Mon Jul 21 16:29:23 PDT 2014

>-----Original Message-----
>From: dri-devel [mailto:dri-devel-bounces at lists.freedesktop.org] On Behalf
>Of Jerome Glisse
>Sent: Monday, July 21, 2014 7:06 PM
>To: Gabbay, Oded
>Cc: Lewycky, Andrew; Pinchuk, Evgeny; Daenzer, Michel; linux-
>kernel at vger.kernel.org; dri-devel at lists.freedesktop.org; linux-mm;
>Skidanov, Alexey; Andrew Morton
>Subject: Re: [PATCH v2 00/25] AMDKFD kernel driver
>
>On Tue, Jul 22, 2014 at 12:56:13AM +0300, Oded Gabbay wrote:
>> On 21/07/14 22:28, Jerome Glisse wrote:
>> > On Mon, Jul 21, 2014 at 10:23:43PM +0300, Oded Gabbay wrote:
>> >> On 21/07/14 21:59, Jerome Glisse wrote:
>> >>> On Mon, Jul 21, 2014 at 09:36:44PM +0300, Oded Gabbay wrote:
>> >>>> On 21/07/14 21:14, Jerome Glisse wrote:
>> >>>>> On Mon, Jul 21, 2014 at 08:42:58PM +0300, Oded Gabbay wrote:
>> >>>>>> On 21/07/14 18:54, Jerome Glisse wrote:
>> >>>>>>> On Mon, Jul 21, 2014 at 05:12:06PM +0300, Oded Gabbay wrote:
>> >>>>>>>> On 21/07/14 16:39, Christian König wrote:
>> >>>>>>>>> Am 21.07.2014 14:36, schrieb Oded Gabbay:
>> >>>>>>>>>> On 20/07/14 20:46, Jerome Glisse wrote:
>> >>>>>>>>>>> On Thu, Jul 17, 2014 at 04:57:25PM +0300, Oded Gabbay wrote:
>> >>>>>>>>>>>> Forgot to cc mailing list on cover letter. Sorry.
>> >>>>>>>>>>>>
>> >>>>>>>>>>>> As a continuation to the existing discussion, here is a
>> >>>>>>>>>>>> v2 patch series restructured with a cleaner history and
>> >>>>>>>>>>>> no totally-different-early-versions of the code.
>> >>>>>>>>>>>>
>> >>>>>>>>>>>> Instead of 83 patches, there are now a total of 25
>> >>>>>>>>>>>> patches, where 5 of them are modifications to radeon driver
>and 18 of them include only amdkfd code.

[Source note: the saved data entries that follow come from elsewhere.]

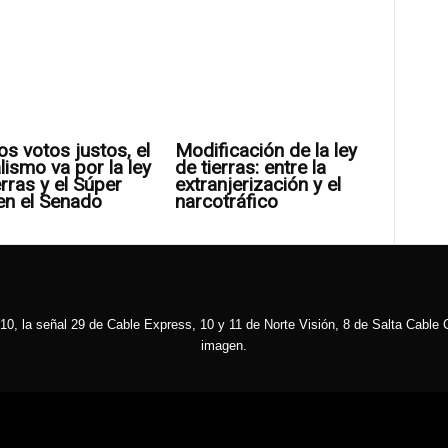
os votos justos, el
Modificación de la ley
alismo va por la ley
de tierras: entre la
erras y el Súper
extranjerización y el
en el Senado
narcotráfico
10, la señal 29 de Cable Express, 10 y 11 de Norte Visión, 8 de Salta Cable C
imagen.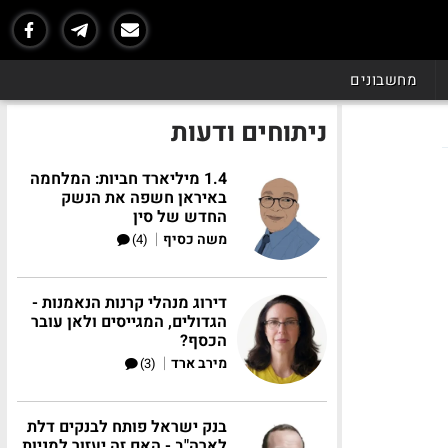
מחשבונים
ניתוחים ודעות
1.4 מיליארד חביות: המלחמה
באיראן חשפה את הנשק
החדש של סין
|
משה כסיף
(4)
דירוג מנהלי קרנות הנאמנות -
הגדולים, המגייסים ולאן עובר
הכסף?
|
מירב ארד
(3)
בנק ישראל פותח לבנקים דלת
לארה"ב - האם זה יעזור למניות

>> >>>>>>>>>>>> There is no code going away or even modified between
>patches, only added.
>> >>>>>>>>>>>>
>> >>>>>>>>>>>> The driver was renamed from radeon_kfd to amdkfd and
>> >>>>>>>>>>>> moved to reside under drm/radeon/amdkfd. This move was
>> >>>>>>>>>>>> done to emphasize the fact that this driver is an
>> >>>>>>>>>>>> AMD-only driver at this point. Having said that, we do
>> >>>>>>>>>>>> foresee a generic hsa framework being implemented in the
>future and in that case, we will adjust amdkfd to work within that
>framework.
>> >>>>>>>>>>>>
>> >>>>>>>>>>>> As the amdkfd driver should support multiple AMD gfx
>> >>>>>>>>>>>> drivers, we want to keep it as a seperate driver from
>> >>>>>>>>>>>> radeon. Therefore, the amdkfd code is contained in its
>> >>>>>>>>>>>> own folder. The amdkfd folder was put under the radeon
>> >>>>>>>>>>>> folder because the only AMD gfx driver in the Linux
>> >>>>>>>>>>>> kernel at this point is the radeon driver. Having said
>> >>>>>>>>>>>> that, we will probably need to move it (maybe to be directly
>under drm) after we integrate with additional AMD gfx drivers.
>> >>>>>>>>>>>>
>> >>>>>>>>>>>> For people who like to review using git, the v2 patch set is
>located at:
>> >>>>>>>>>>>> http://cgit.freedesktop.org/~gabbayo/linux/log/?h=kfd-nex
>> >>>>>>>>>>>> t-3.17-v2
>> >>>>>>>>>>>>
>> >>>>>>>>>>>> Written by Oded Gabbayh <oded.gabbay at amd.com>
>> >>>>>>>>>>>
>> >>>>>>>>>>> So quick comments before i finish going over all patches.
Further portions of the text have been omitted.